Work required —
Where a record holds a picture, leave the picture out; otherwise repeat every record exactly.

[Listed records — start]

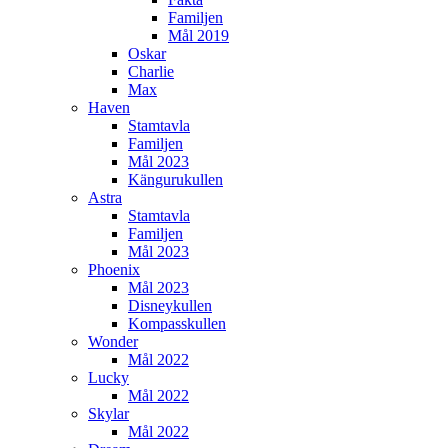
Familjen
Mål 2019
Oskar
Charlie
Max
Haven
Stamtavla
Familjen
Mål 2023
Kängurukullen
Astra
Stamtavla
Familjen
Mål 2023
Phoenix
Mål 2023
Disneykullen
Kompasskullen
Wonder
Mål 2022
Lucky
Mål 2022
Skylar
Mål 2022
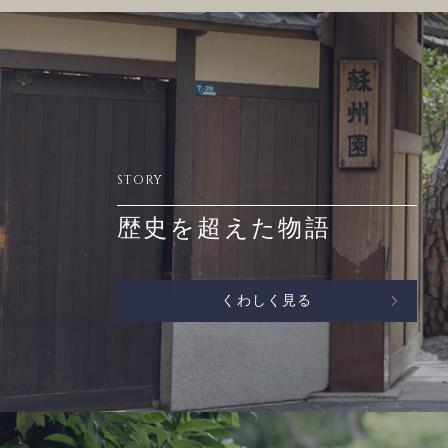
STORY
歴史を超えた物語
くわしく見る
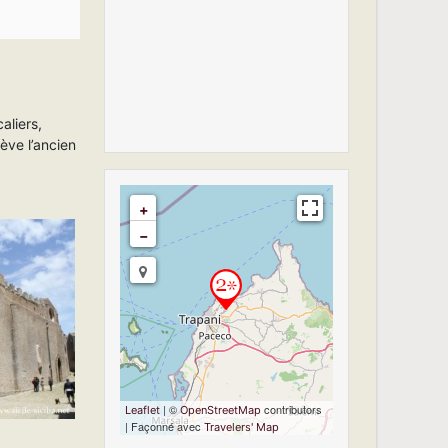
aliers,
lève l’ancien
+
−
Travelers' Map is
loading...
If you see this after
your page is
loaded completely,
leafletJS files are
missing.
| ©
contributors
Leaflet
OpenStreetMap
| Façonné avec
Travelers' Map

[Listed records — finish]

Exercise response —
Familjen
Mål 2019
Oskar
Charlie
Max
Haven
Stamtavla
Familjen
Mål 2023
Kängurukullen
Astra
Stamtavla
Familjen
Mål 2023
Phoenix
Mål 2023
Disneykullen
Kompasskullen
Wonder
Mål 2022
Lucky
Mål 2022
Skylar
Mål 2022
STORY
歴史を超えた物語
くわしく見る
aliers,
lève l’ancien
+
−
Travelers' Map is
loading...
If you see this after
your page is
loaded completely,
leafletJS files are
missing.
| ©
contributors
Leaflet
OpenStreetMap
| Façonné avec
Travelers' Map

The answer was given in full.